Forexpros – Natural gas futures fell sharply on Wednesday, trading at the lowest level since September 2009 as ongoing concerns over warm winter temperatures and worries about growing U.S. inventory levels continued to dampen sentiment on the heating fuel.

On the New York Mercantile Exchange, natural gas futures for January delivery traded at USD3.193 per million British thermal units during U.S. morning trade, plunging 2.6%.

It earlier fell by as much as 2.75% to trade at USD3.182 per million British thermal units, the lowest since September 11, 2009.

The January natural gas contract has lost nearly 11% since the beginning of December, as forecasts for warmer-than-normal winter weather was likely to limit heating demand.

The Commodity Weather Group said earlier that temperatures across the U.S. East Coast states will be at least five degrees above-average from December 19 to December 23.

“Widespread warming is expected to dominate the 1-10 day range yet again with only some minor fluctuations possible,” the weather group said in a report.

According to the U.S. National Weather Service, the daily average temperature in New York for December was 4.3 degrees above normal through December 13.

Natural gas prices have closely tracked weather forecasts in recent weeks.
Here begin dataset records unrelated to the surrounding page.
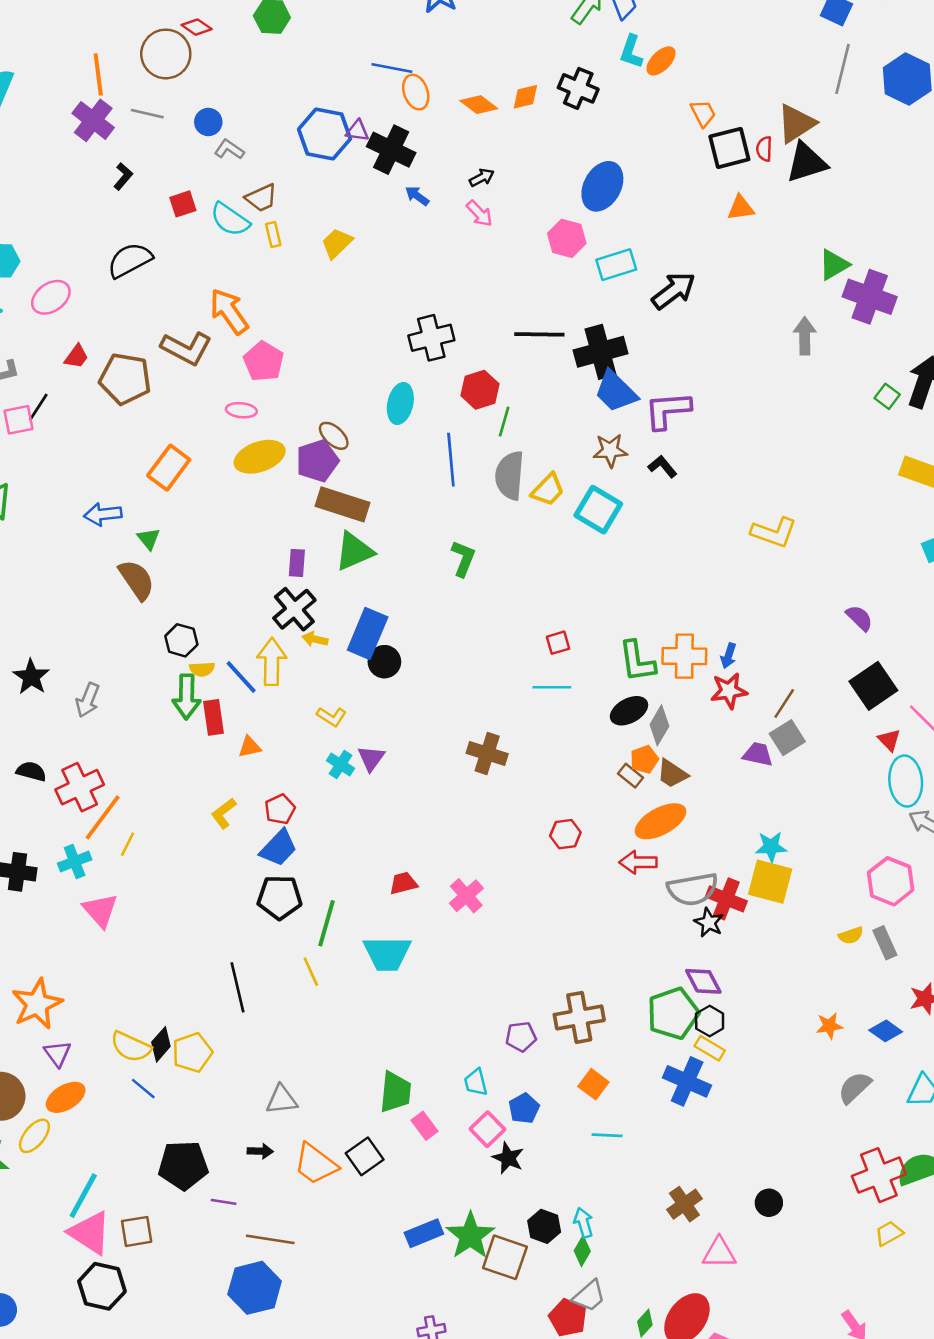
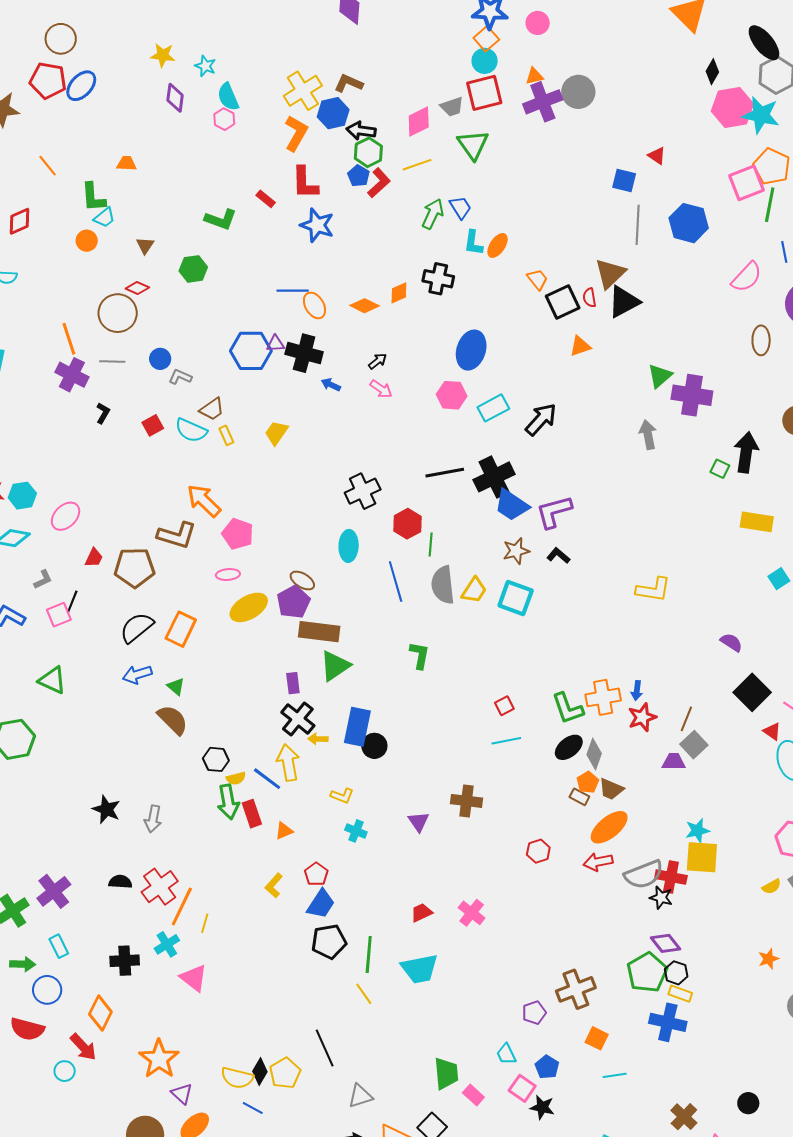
black semicircle: (130, 260) -> (137, 628), moved
purple triangle: (371, 758) -> (419, 822), moved
black line: (237, 987) -> (325, 1048), moved

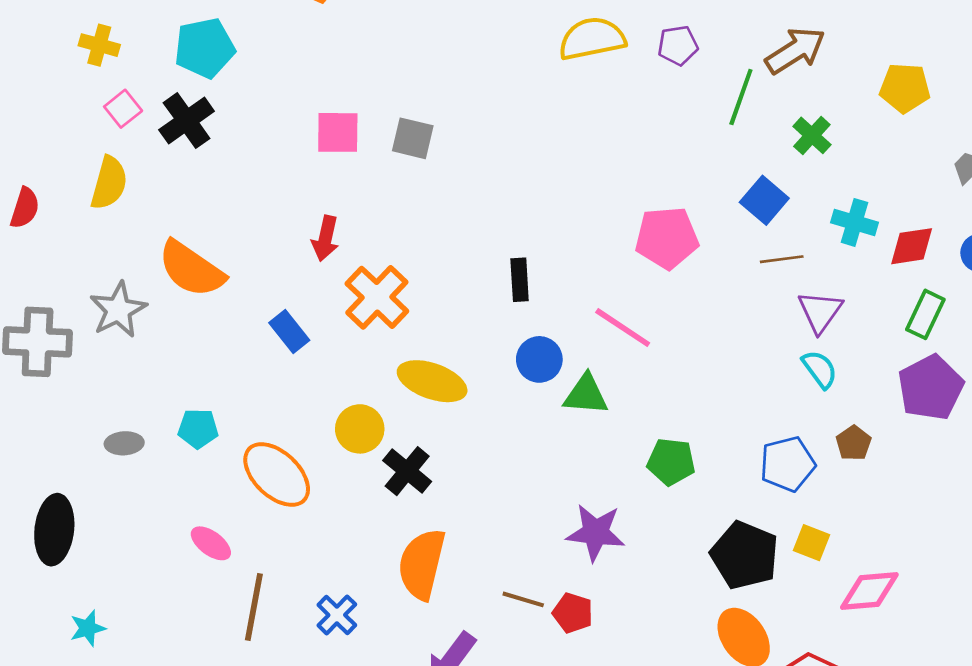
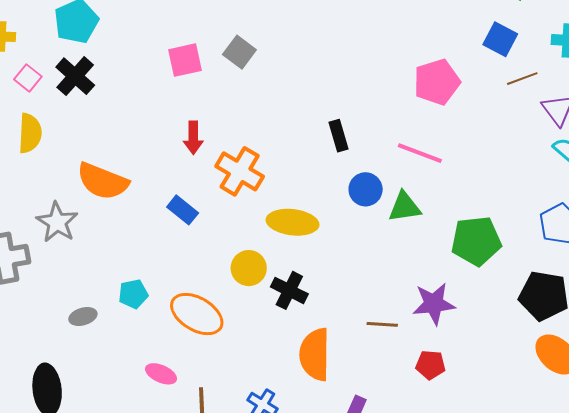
gray square: (413, 138) -> (239, 52), turned 36
green pentagon: (671, 462) -> (476, 241), size x1.4
brown line: (523, 599) -> (382, 324), moved

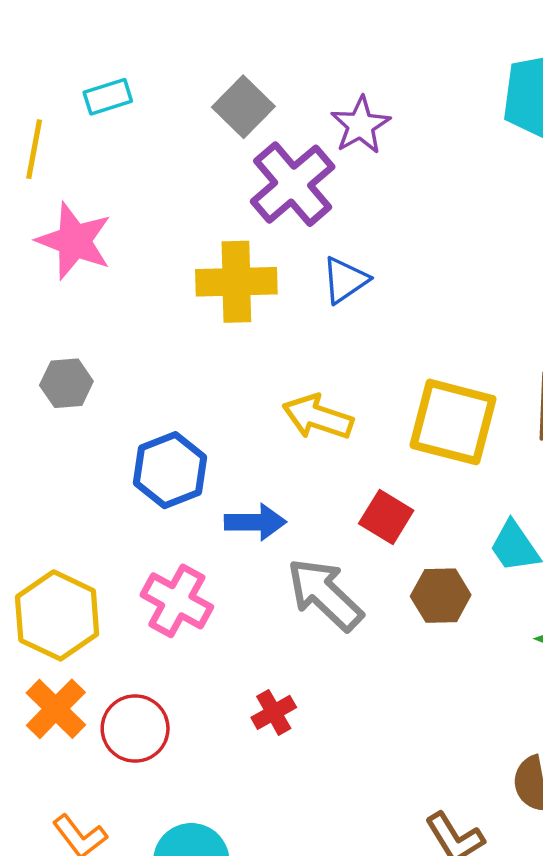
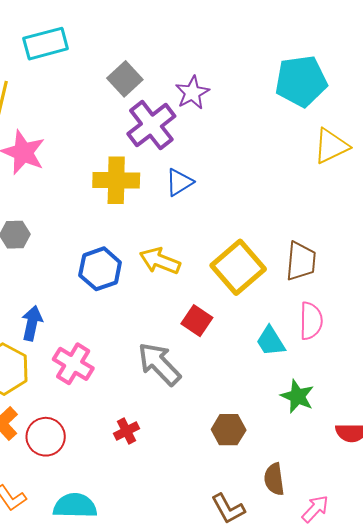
cyan rectangle: (108, 97) -> (46, 44), moved, size x1.6
yellow square: (453, 422) -> (238, 267), turned 32
blue hexagon: (170, 470) -> (100, 269), moved
blue arrow: (255, 522) -> (32, 323), moved, turned -80
brown hexagon: (441, 596) -> (229, 430), moved

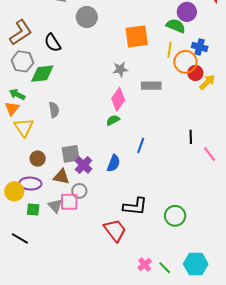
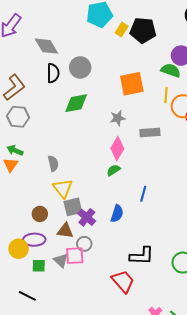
black semicircle: (53, 43) -> (53, 73), moved, turned -144
green diamond: (42, 74) -> (76, 103), moved
yellow triangle: (24, 127) -> (63, 188), moved

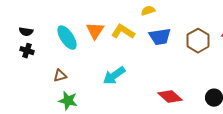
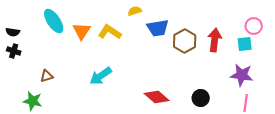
blue trapezoid: (160, 37) -> (158, 28), moved
cyan ellipse: (67, 38) -> (54, 21), moved
green star: (68, 101) -> (33, 101), moved

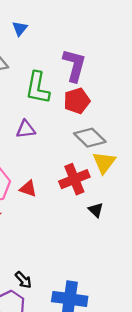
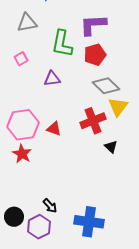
purple L-shape: (74, 65) -> (93, 25), turned -108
Above-normal winter temperatures reduce the need for gas-fired electricity to heat homes, dampening demand for natural gas.

Meanwhile, markets were looking forward to the U.S. Energy Information Administration’s weekly report on U.S. natural gas stockpiles for the week ended December 9 on Thursday.

Early injection estimates range from a decline of 60 billion cubic feet to 92 billion cubic feet. The five-year average stockpile change for the week is a drop of 142 billion cubic feet, according to U.S. Energy Department data.

Gas futures typically climb during the winter months, as temperatures fall and demand for heating fueled by natural gas rises. But mild weather coupled with high production levels have kept prices depressed in recent weeks.

Global financial service provider Barclays said in a report Tuesday that, “In the near term, there appears to be no bottom for the front contract price as it continues to fall on weak seasonal heating demand.”

Elsewhere on the NYMEX, light sweet crude oil futures for delivery in January plummeted 3.05% to trade at USD97.08 a barrel, while heating oil for January delivery tumbled 1.6% to trade at USD2.882 per gallon.